Wakil Ketua MPR: DPR Memaksakan Pembangunan Gedung Baru

Wakil Ketua MPR: DPR Memaksakan Pembangunan Gedung Baru

- detikNews
Senin, 11 Apr 2011 17:34 WIB
Jakarta - Rencana pembangunan gedung baru DPR dinilai terlalu dipaksakan. Kesepakatan melanjutkan pembangunan gedung baru DPR hanya diputuskan dalam rapat konsultasi yang tidak memiliki kekuatan hukum tetap.

"Kami menyayangkan karena itu diputuskan menjelang akhir masa sidang sehingga terkesan dipaksakan dan agak sulit direspons dalam masa sidang. Oleh karenanya saya membuat surat resmi keapada pimpinan DPR yang intinya meminta pembatalan atau setidaknya penundaan terhadap rencana pembangunan gedung baru DPR," ujar Wakil Ketua MPR, Lukman, Hakim Saifuddin, dalam konferensi pers di Gedung DPR, Senayan, Jakarta, Senin (11/4/2011).

Lukman menuturkan, pengambilan keputusan terkait gedung baru DPR bermasalah. Karenanya ia meminta agar pimpinan DPR membawa keputusan kontroversial itu ke rapat paripurna DPR usai reses nanti.

SCROLL TO CONTINUE WITH CONTENT

"Kami sebagai anggota DPR meminta agar proses pembangunan gedung baru DPR ditunda atau dibatalkan seraya meningkatkan kinerja anggota DPR menyerap aspirasi rakyat. Rencana pembangunan gedung baru DPR perlu dibawa ke rapat paripurna DPR. Karena jika dibiarkan tanpa landasan hukum yang kuat bisa menimbulkan masalah ke depan," tuturnya.

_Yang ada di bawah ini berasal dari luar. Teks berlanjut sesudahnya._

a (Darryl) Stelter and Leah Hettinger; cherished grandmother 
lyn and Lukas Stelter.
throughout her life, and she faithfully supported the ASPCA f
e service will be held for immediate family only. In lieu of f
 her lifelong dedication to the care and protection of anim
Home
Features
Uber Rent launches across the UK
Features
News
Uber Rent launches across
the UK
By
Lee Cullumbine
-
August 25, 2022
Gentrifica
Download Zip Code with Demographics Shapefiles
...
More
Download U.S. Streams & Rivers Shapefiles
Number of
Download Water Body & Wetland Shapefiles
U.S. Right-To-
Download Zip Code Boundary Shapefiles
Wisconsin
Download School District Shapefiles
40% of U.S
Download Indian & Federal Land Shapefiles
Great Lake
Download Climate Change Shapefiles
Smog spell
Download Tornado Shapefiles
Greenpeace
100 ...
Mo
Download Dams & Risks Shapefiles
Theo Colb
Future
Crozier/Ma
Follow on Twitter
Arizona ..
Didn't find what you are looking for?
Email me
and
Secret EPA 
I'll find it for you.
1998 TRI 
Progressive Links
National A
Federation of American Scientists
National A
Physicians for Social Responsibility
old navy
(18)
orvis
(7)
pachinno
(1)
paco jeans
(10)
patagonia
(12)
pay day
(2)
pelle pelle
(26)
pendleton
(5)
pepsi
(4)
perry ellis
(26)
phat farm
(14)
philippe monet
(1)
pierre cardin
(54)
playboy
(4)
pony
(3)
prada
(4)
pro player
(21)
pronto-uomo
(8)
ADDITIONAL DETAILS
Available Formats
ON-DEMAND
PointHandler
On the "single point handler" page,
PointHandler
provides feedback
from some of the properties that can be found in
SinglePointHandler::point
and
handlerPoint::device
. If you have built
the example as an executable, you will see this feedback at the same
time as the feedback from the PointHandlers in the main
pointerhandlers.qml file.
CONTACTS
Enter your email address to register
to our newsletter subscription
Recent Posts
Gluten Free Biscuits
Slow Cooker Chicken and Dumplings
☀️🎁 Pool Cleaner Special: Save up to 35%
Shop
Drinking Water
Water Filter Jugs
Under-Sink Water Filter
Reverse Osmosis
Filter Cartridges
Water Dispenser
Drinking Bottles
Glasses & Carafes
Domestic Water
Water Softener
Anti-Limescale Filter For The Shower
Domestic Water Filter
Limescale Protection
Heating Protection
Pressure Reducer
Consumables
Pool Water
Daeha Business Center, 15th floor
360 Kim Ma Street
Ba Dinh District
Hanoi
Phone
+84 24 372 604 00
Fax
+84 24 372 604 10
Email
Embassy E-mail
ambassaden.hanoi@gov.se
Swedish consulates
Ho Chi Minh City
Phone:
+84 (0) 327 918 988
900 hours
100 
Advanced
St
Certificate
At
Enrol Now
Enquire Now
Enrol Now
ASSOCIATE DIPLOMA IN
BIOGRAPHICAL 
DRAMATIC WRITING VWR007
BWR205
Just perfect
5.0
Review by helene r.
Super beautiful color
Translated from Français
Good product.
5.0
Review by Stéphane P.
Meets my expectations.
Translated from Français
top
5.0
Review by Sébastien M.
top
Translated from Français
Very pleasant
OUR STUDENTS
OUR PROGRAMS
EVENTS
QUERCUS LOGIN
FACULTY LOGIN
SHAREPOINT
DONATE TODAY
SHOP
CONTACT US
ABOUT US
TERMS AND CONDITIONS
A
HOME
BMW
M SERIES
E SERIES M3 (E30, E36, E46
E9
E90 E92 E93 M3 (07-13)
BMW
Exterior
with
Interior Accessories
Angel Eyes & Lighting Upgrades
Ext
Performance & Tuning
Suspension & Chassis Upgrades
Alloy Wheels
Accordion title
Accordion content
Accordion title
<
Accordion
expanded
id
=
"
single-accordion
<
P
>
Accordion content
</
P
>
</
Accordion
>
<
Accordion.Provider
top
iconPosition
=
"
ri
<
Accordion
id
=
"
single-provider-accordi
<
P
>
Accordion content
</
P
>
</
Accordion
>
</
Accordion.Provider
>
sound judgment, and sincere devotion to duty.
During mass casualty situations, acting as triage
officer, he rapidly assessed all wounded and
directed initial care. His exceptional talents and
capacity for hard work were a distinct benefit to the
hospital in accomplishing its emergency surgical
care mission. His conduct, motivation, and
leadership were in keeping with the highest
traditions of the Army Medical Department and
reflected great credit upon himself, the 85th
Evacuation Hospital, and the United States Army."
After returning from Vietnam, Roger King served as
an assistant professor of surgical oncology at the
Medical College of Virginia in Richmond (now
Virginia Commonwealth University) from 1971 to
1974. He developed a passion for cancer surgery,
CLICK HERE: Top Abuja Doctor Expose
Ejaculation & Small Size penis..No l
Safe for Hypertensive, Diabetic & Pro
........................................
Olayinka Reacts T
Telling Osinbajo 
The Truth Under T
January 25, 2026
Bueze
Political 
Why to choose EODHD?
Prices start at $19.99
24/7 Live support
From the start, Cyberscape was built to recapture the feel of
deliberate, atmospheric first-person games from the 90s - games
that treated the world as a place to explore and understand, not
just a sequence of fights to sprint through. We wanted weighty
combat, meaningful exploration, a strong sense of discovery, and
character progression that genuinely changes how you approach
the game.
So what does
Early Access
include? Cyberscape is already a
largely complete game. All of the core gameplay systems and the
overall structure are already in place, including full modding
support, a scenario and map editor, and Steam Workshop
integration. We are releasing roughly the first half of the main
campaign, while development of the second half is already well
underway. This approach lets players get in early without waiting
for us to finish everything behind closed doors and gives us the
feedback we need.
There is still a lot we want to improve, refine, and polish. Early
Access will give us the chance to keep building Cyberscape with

Menurut Lukman, pembangunan gedung baru DPR belum mendesak.Gedung Nusantara I DPR dipandang masih mampu menampung anggota DPR.

"Memberatkan beban anggaran negara padahal pada saat bersamaan negara membutuhkan dana yang besar untuk menjamin kesejahteraan rakyat. Pembangunan gedung baru DPR juga meninbulkan penolakan masyarakat. Selain itu di daerah akan berlomba-lomba membangun kantor baru tanpa kaji kelayakan yang memadai," ungkap Ketua DPP PPP ini.

Karenanya ia berharap pimpinan DPR segera merespon suratnya tersebut. "Kondisi ini akan memicu ketimpangan kepada masyarakat. Keputusan melanjutkan gedung baru DPR hanya bersandar rapat konsultasi dan pimpinan fraksi DPR. Keputusan itu tak punya legal yang kuat karena rapat tertinggi di DPR adalah rapat paripurna," tuturnya.